## What this task involves:
In the listing below, identify each line with the word "spectra" and return those lines.

## Study material:
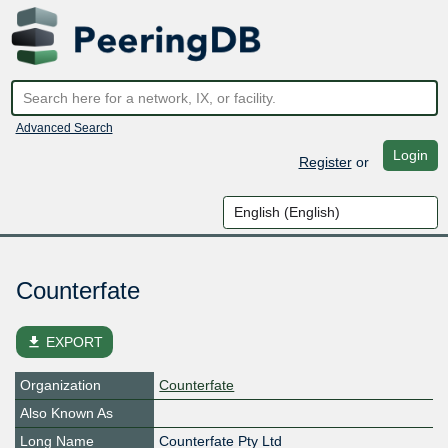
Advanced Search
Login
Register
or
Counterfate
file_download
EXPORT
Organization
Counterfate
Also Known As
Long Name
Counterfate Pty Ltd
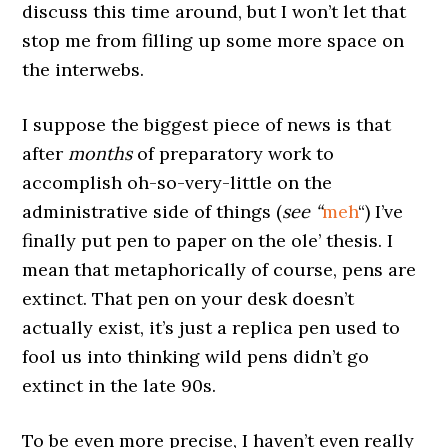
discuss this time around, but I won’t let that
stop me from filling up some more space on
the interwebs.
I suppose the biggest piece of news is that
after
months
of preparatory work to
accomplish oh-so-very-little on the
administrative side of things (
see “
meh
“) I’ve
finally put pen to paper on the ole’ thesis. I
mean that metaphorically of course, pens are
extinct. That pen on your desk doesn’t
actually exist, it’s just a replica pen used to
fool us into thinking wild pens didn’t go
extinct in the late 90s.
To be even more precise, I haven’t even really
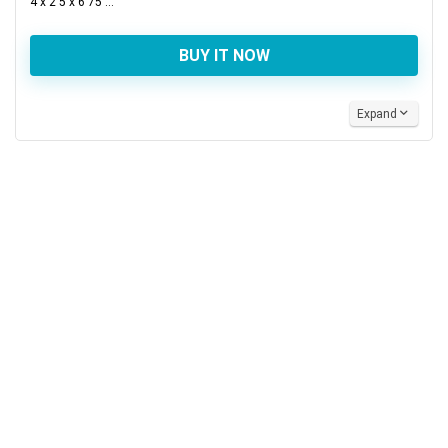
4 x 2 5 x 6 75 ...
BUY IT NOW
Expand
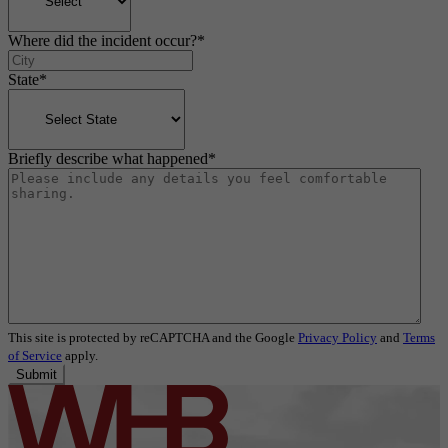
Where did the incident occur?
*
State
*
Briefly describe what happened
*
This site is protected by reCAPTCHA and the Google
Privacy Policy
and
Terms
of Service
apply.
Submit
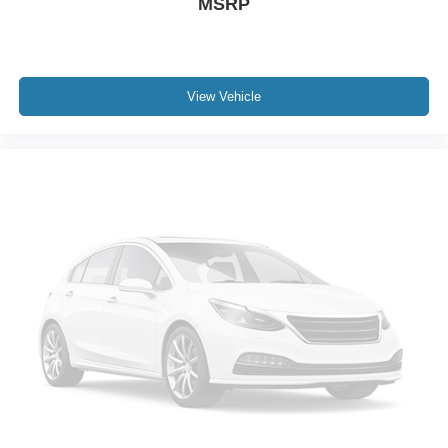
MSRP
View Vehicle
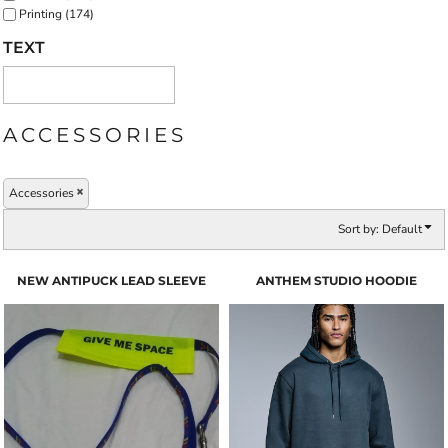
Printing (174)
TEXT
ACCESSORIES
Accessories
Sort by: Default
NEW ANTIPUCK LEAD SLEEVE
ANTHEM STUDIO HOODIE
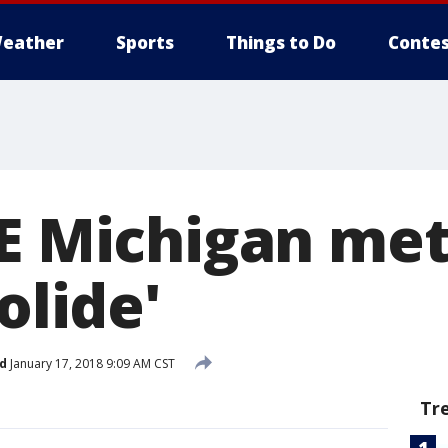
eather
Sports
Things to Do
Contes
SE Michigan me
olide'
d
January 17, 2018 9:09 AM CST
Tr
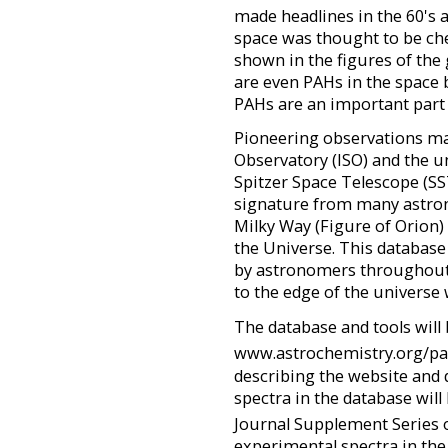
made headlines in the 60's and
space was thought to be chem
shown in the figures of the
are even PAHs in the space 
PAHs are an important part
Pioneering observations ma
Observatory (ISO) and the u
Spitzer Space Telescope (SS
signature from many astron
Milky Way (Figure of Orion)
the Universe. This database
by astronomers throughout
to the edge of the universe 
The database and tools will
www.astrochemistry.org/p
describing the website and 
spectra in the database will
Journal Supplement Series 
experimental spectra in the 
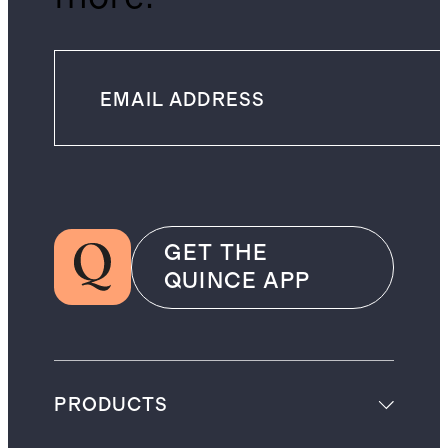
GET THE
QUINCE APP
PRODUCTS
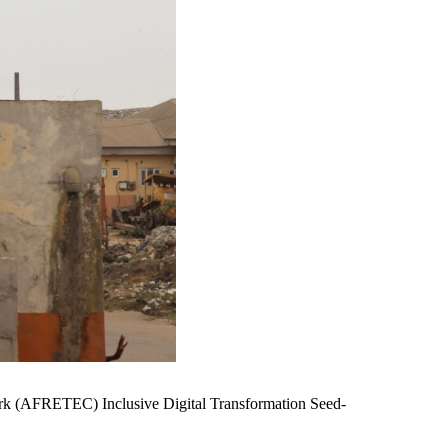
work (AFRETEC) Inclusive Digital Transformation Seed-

## Result below:
spectra in the database will
experimental spectra in the 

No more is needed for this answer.